In order for a proxy appointment or instruction made using the CREST service to be valid, the appropriate CREST message (a “CREST Proxy Instruction”) must be properly authenticated in accordance with Euroclear’s specifications and must contain the information required for such instructions, as described in the CREST Manual. The message, regardless of whether it constitutes the appointment of a proxy or an amendment to the instruction given to a previously appointed proxy must, in order to be valid, be transmitted so as to be received by the Registrar (ID RA19) by the latest time(s) for receipt of proxy appointments specified in this Notice of Meeting. For this purpose, the time of receipt will be taken to be the time (as determined by the timestamp applied to the message by the CREST Applications Host) from which the Registrar is able to retrieve the message by enquiry to CREST in the manner prescribed by CREST.
After this time any change of instructions to proxies appointed through CREST should be communicated to the appointee through other means.

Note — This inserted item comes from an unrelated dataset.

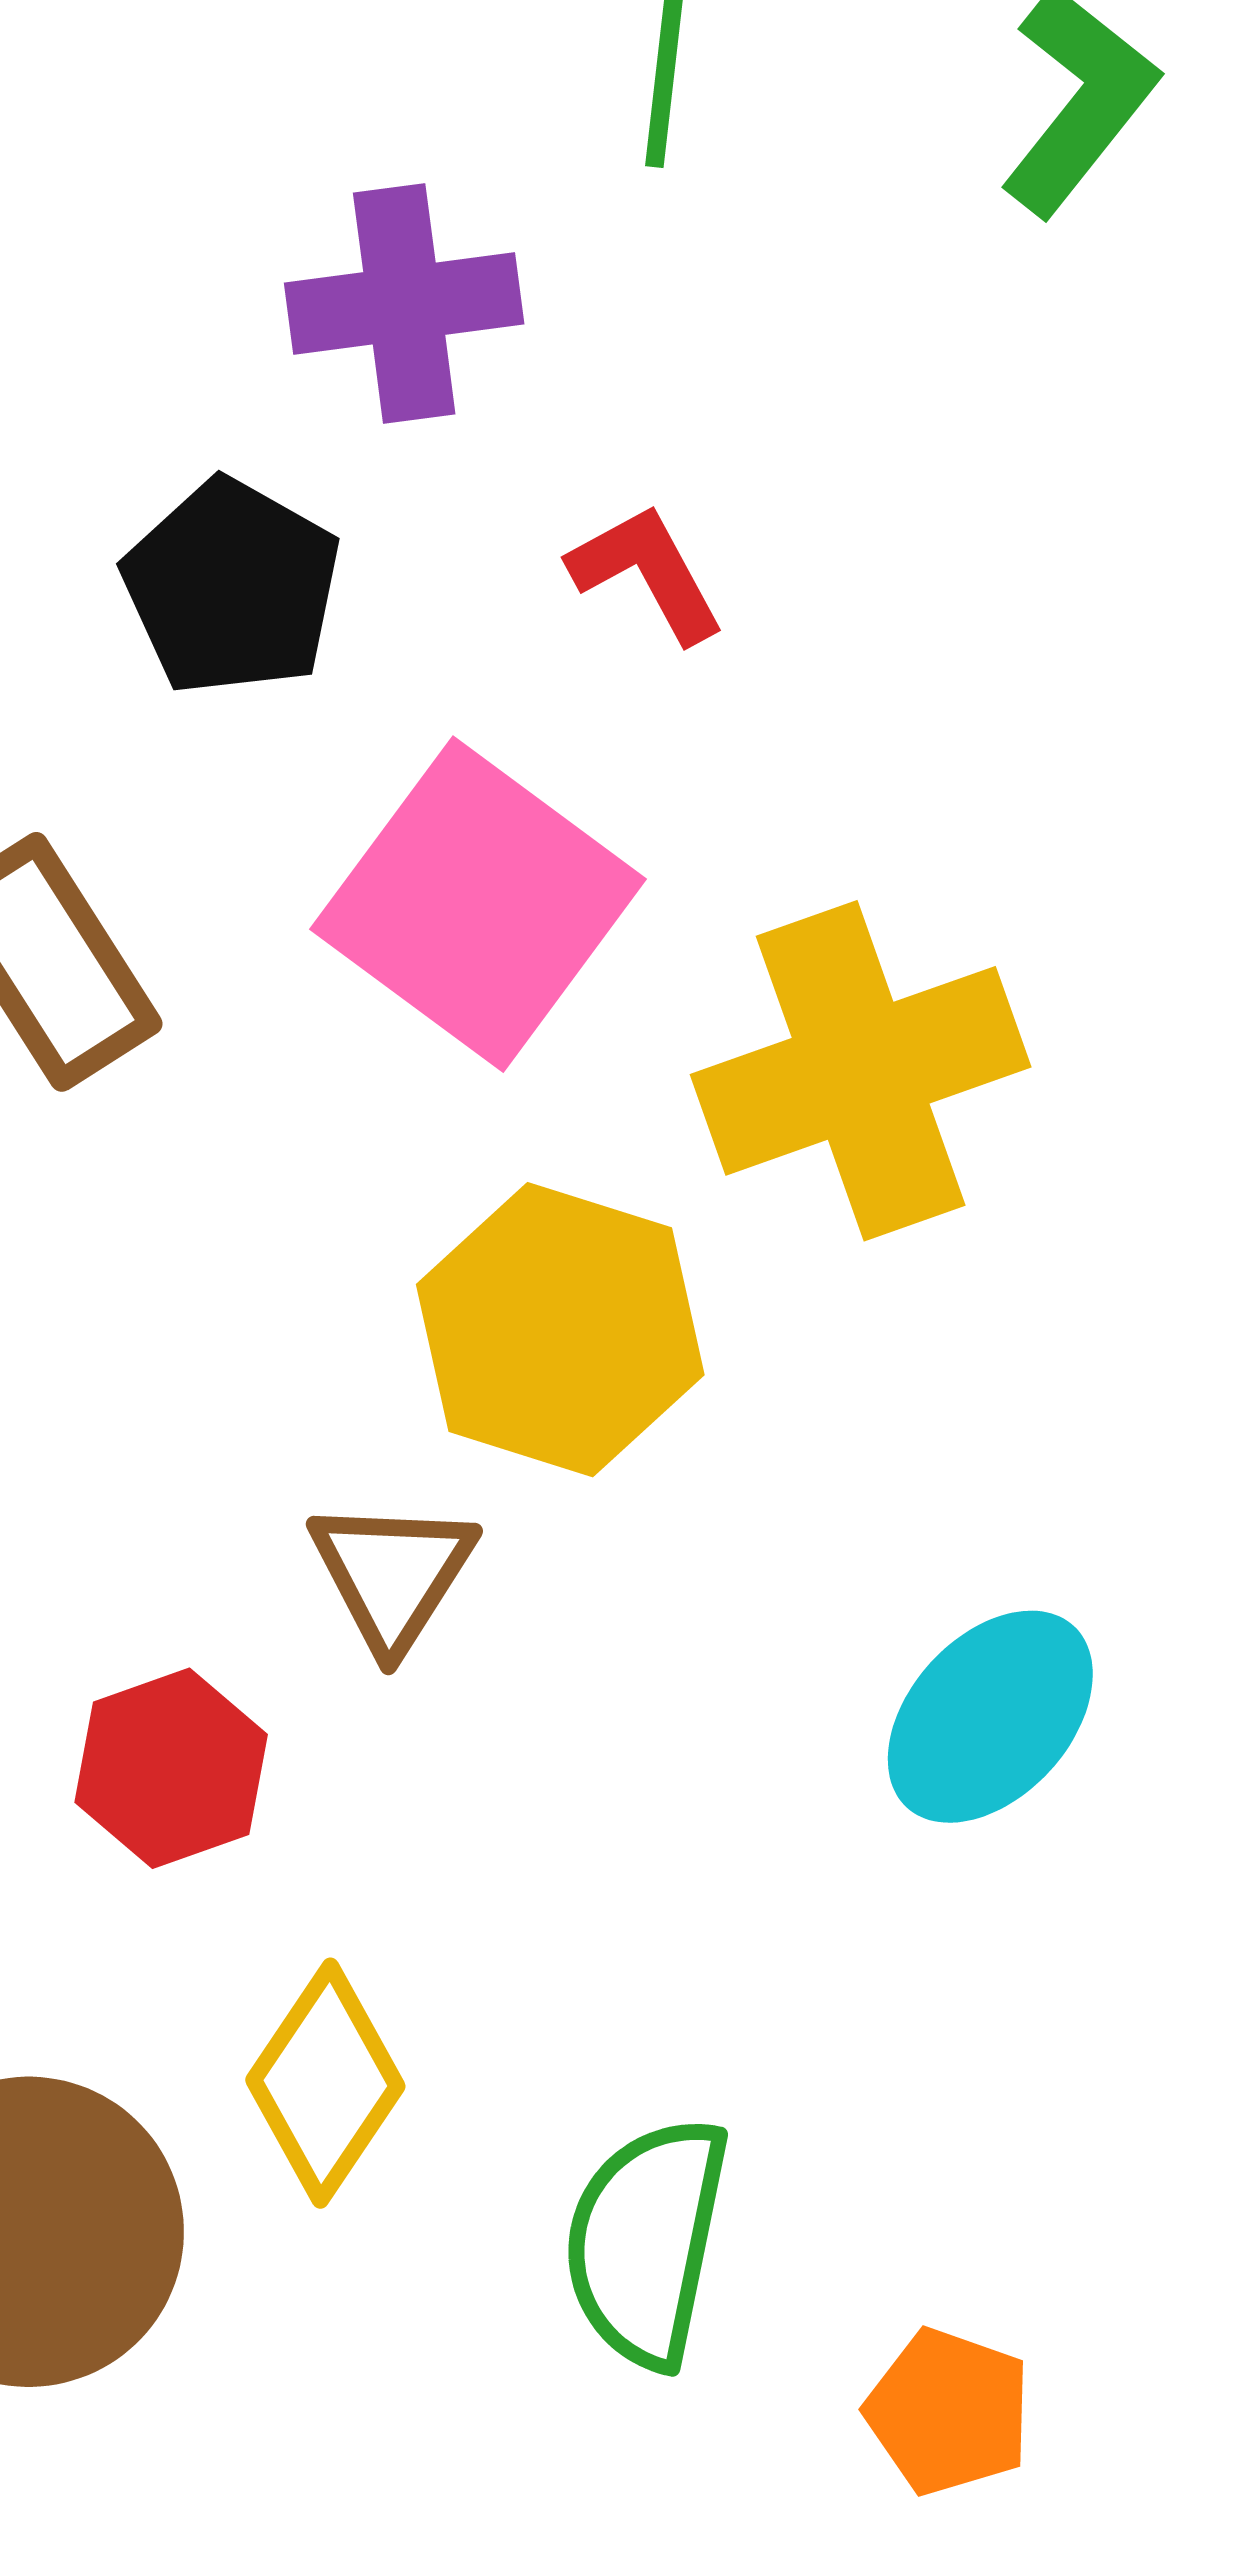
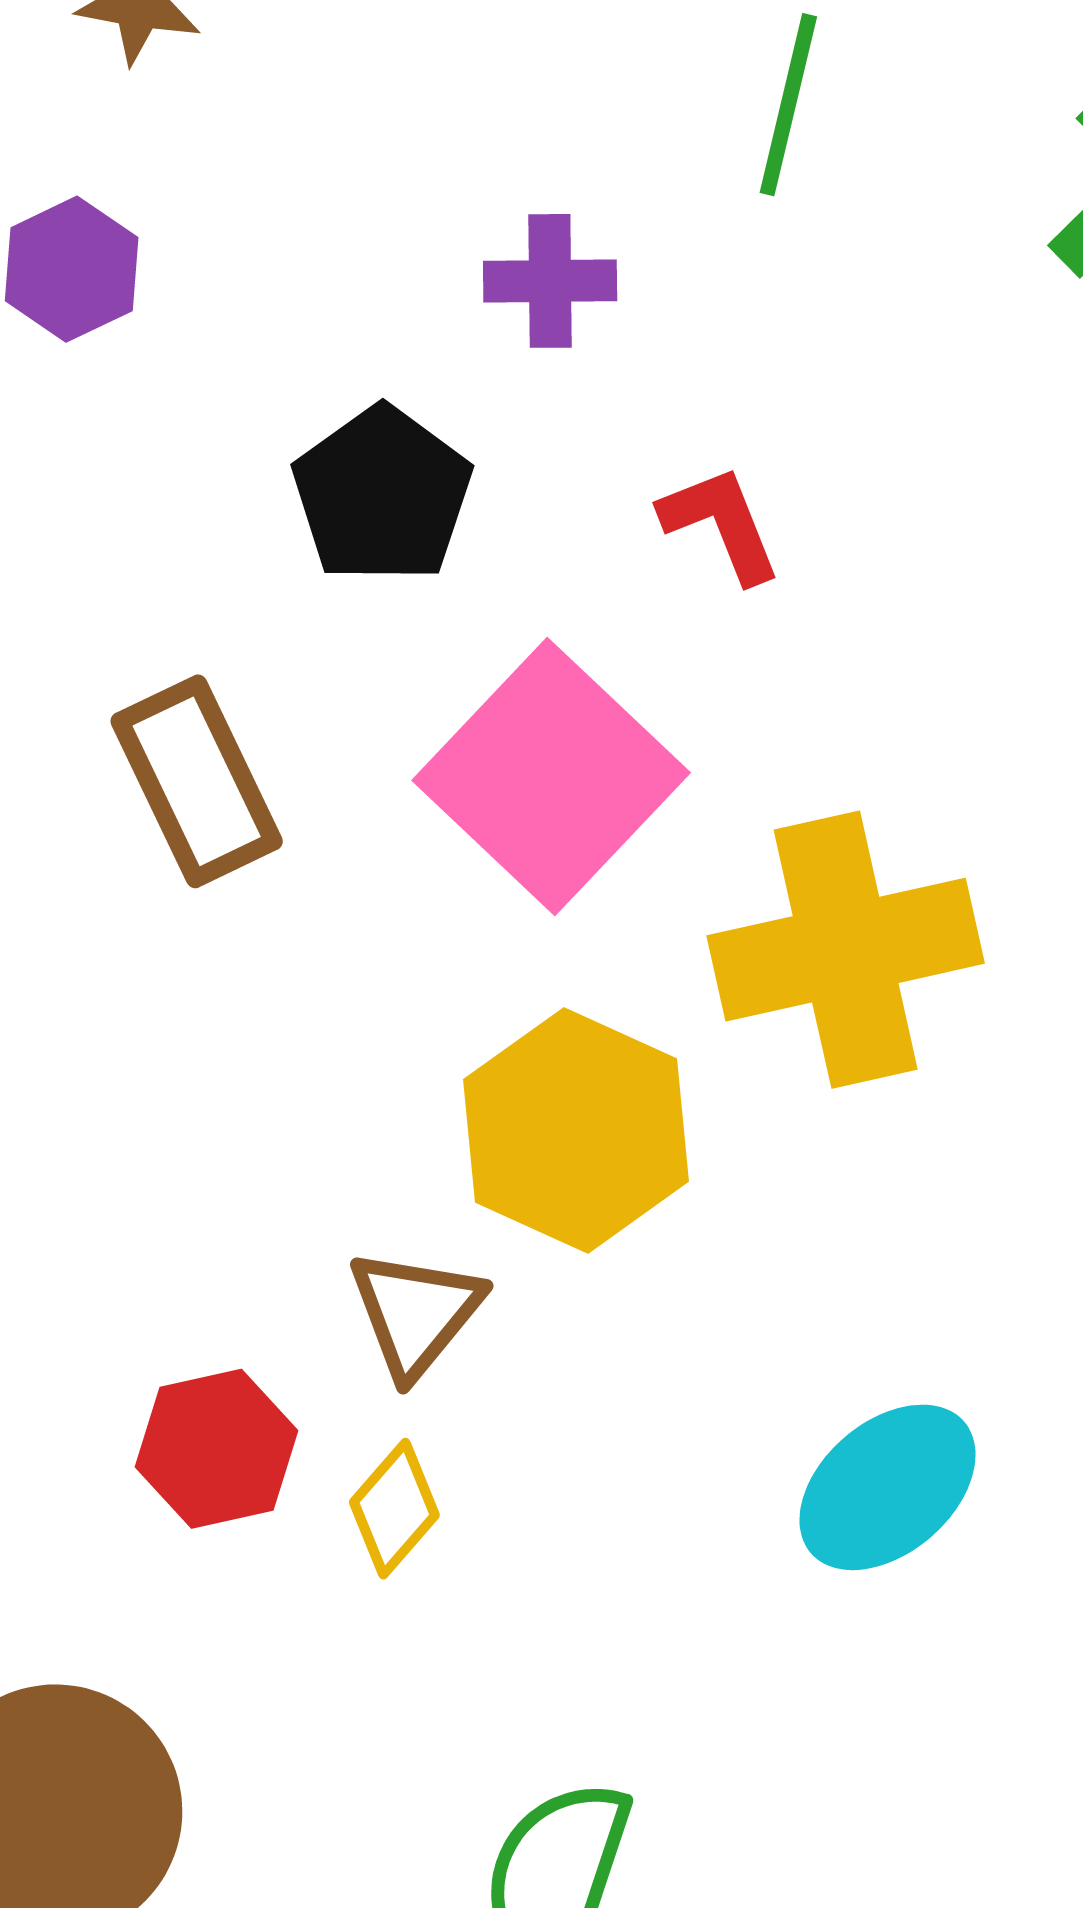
purple cross: (404, 303) -> (550, 281), size x0.7
yellow diamond: (325, 2083) -> (394, 1509), moved, size x0.7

CREST members and, where applicable, their CREST sponsors or voting service providers, should note that Euroclear does not make available special procedures in CREST for any particular messages. Normal system timings and limitations will therefore apply in relation to the input of CREST Proxy Instructions. It is the responsibility of the CREST member concerned to take (or, if the CREST member is a CREST personal member or sponsored member or has appointed (a) voting service provider(s), to procure that his CREST sponsor or voting service provider(s) take(s)) such action as shall be necessary to ensure that a message is transmitted by means of the CREST system by any particular time. In this regard, CREST members and, where applicable, their CREST sponsors or voting service providers are referred, in particular, to those sections of the CREST Manual concerning practical limitations of the CREST system and timings.

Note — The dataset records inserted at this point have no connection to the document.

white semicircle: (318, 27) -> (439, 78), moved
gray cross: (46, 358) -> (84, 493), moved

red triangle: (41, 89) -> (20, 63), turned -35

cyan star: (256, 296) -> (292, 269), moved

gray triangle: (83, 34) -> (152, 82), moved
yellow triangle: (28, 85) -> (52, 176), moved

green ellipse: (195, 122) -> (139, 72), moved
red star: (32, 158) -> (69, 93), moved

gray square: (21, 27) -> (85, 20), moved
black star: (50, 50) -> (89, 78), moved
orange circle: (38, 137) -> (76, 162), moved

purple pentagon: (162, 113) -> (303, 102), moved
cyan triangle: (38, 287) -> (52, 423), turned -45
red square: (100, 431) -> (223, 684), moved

The Company may treat as invalid a CREST Proxy Instruction in the circumstances set out in Regulation 35(5)(a) of the Uncertificated Securities Regulations 2001.
ELECTRONIC ADDRESSES
You may not use any electronic address in this Notice of Meeting or any related documents (including Proxy Forms) to communicate with the Company about proceedings at the 2009 AGM or the contents of this Notice of Meeting.
SHARES AND VOTING RIGHTS
The total number of Royal Dutch Shell plc ordinary shares in issue as at March 11, 2009 is 3,545,663,973 A shares and 2,695,808,103 B shares, and 50,000 sterling deferred shares. The A shares and the B shares have voting rights but the sterling deferred shares have no voting rights. The Company holds no shares in treasury.

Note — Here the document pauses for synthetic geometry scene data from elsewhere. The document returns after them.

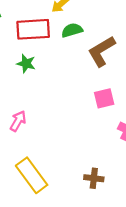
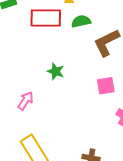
green star: (26, 64) -> (56, 71), moved

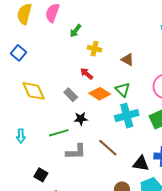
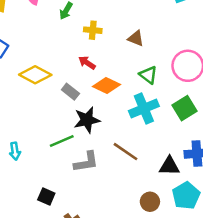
green triangle: (123, 90) -> (148, 75), moved
yellow diamond: (34, 91) -> (35, 75), moved, turned -30
black star: (81, 119) -> (87, 120), size x1.5

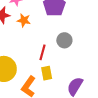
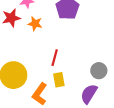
gray circle: (64, 40) -> (99, 71), moved

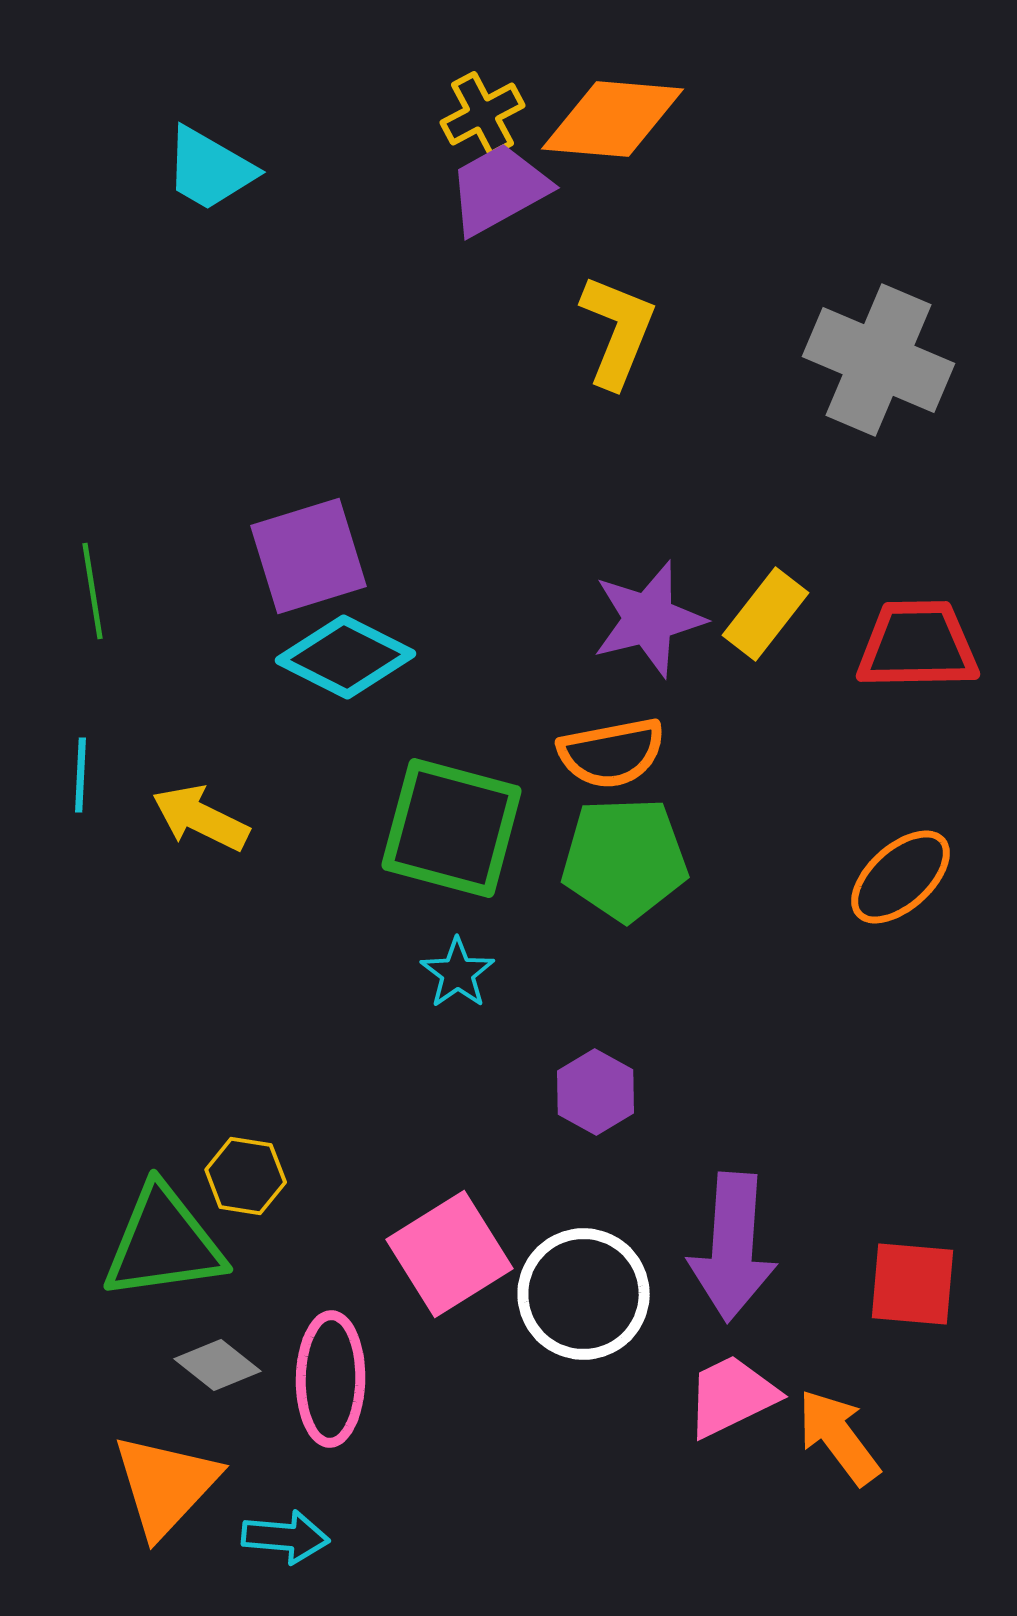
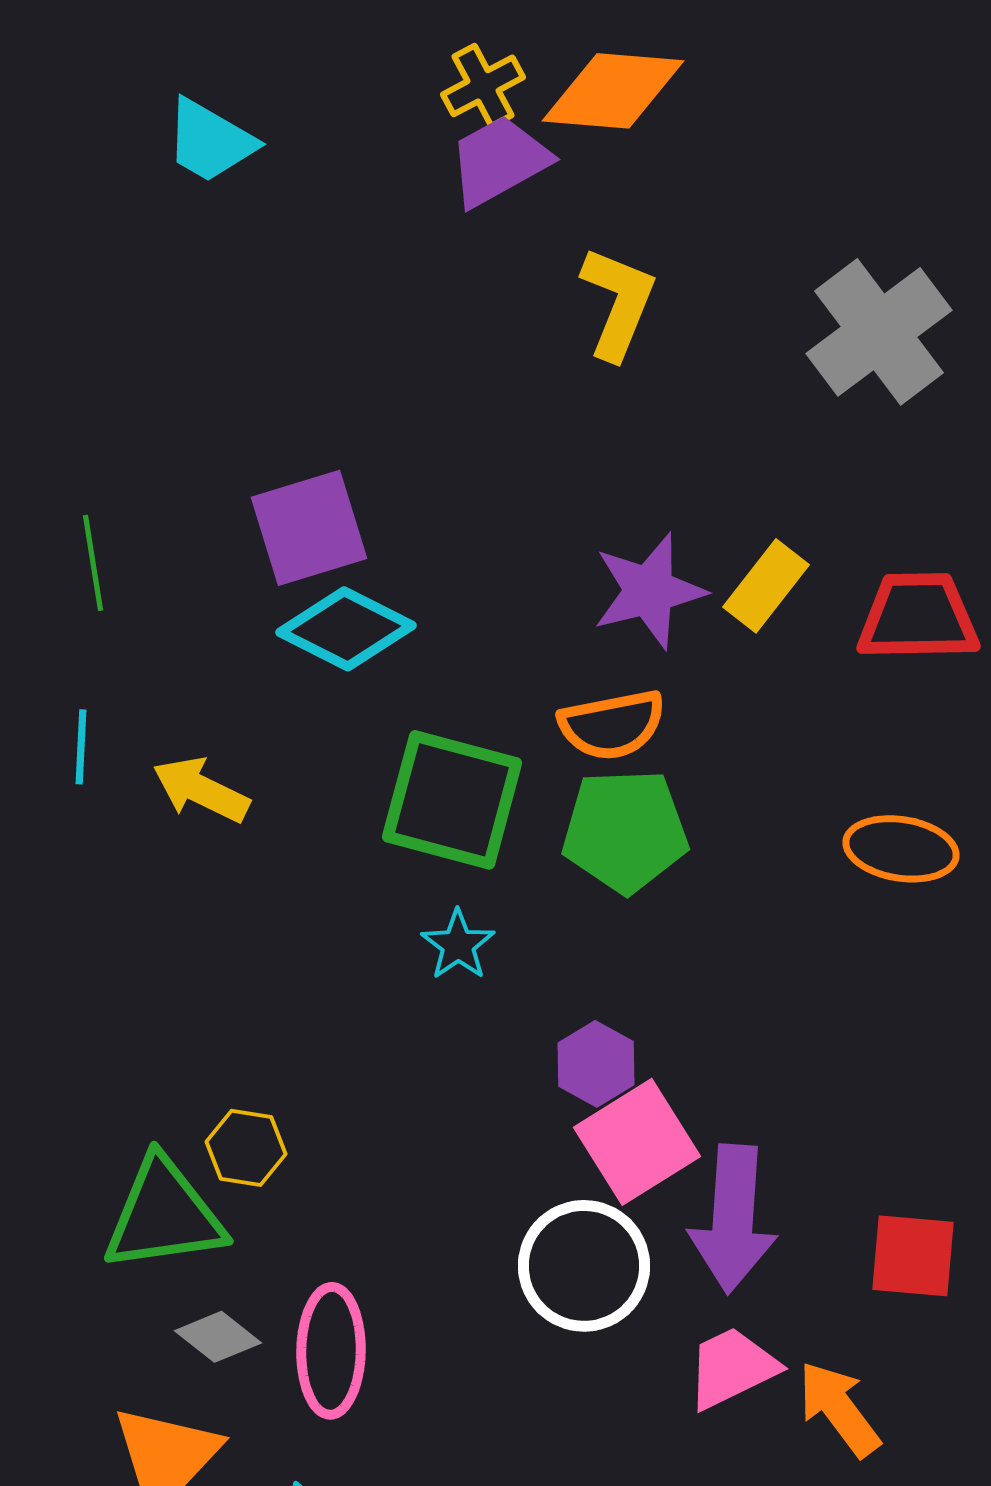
gray cross: (879, 360) -> (879, 332), turned 30
orange ellipse: (901, 877) -> (901, 849), turned 51
pink square: (450, 1254) -> (637, 1142), moved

DOCUMENTS AVAILABLE FOR INSPECTION
The following documents, which are available for inspection during normal business hours at the registered office of the Company on any weekday (Saturdays, Sundays and public holidays excluded), will also be available for inspection at each of the AGM venues from 10.45 am (Dutch time), 9.45 am (UK time) on the day of the AGM until the conclusion of the AGM:
- a copy of each Executive Director’s contract of service;
- a copy of each Non-executive Director’s letter of appointment;
- the Memorandum and Articles of Association.